• The problem: Among the lines of data below, reproduce only those from the one with "по региону." through the one with "Ранее на Piter.tv: на", exactly as they stand, both ends included.

(Dataset entries)
*** Begin section ***

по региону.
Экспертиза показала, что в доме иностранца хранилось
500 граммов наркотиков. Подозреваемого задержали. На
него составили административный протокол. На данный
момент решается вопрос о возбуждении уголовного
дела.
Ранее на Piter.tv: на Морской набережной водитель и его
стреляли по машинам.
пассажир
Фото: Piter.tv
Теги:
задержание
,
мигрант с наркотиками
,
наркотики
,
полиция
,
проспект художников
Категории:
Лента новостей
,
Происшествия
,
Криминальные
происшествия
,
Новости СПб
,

*** End section ***
*** Begin section ***

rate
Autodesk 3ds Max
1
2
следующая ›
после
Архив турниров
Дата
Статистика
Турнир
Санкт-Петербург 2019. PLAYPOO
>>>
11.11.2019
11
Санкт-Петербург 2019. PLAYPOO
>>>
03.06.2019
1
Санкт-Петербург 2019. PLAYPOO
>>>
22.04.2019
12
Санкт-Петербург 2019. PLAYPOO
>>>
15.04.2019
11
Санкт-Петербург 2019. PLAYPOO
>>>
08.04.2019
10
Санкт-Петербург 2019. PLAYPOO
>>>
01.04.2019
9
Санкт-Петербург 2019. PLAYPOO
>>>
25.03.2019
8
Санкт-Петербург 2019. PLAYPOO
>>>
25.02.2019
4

*** End section ***
*** Begin section ***

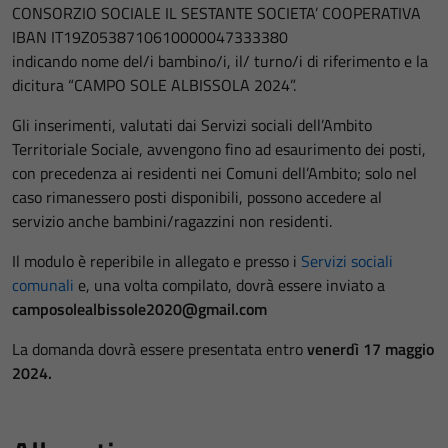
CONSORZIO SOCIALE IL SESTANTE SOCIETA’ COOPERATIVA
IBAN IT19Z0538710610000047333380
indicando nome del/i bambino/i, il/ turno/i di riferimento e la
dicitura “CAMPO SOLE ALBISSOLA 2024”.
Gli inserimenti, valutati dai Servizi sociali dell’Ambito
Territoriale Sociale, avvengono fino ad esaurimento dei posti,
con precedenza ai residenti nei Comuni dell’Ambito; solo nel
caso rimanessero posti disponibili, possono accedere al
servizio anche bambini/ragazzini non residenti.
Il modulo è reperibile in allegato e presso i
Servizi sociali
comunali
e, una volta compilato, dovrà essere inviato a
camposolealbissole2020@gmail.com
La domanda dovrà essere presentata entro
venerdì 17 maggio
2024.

*** End section ***

• Output of the exercise:
по региону.
Экспертиза показала, что в доме иностранца хранилось
500 граммов наркотиков. Подозреваемого задержали. На
него составили административный протокол. На данный
момент решается вопрос о возбуждении уголовного
дела.
Ранее на Piter.tv: на Морской набережной водитель и его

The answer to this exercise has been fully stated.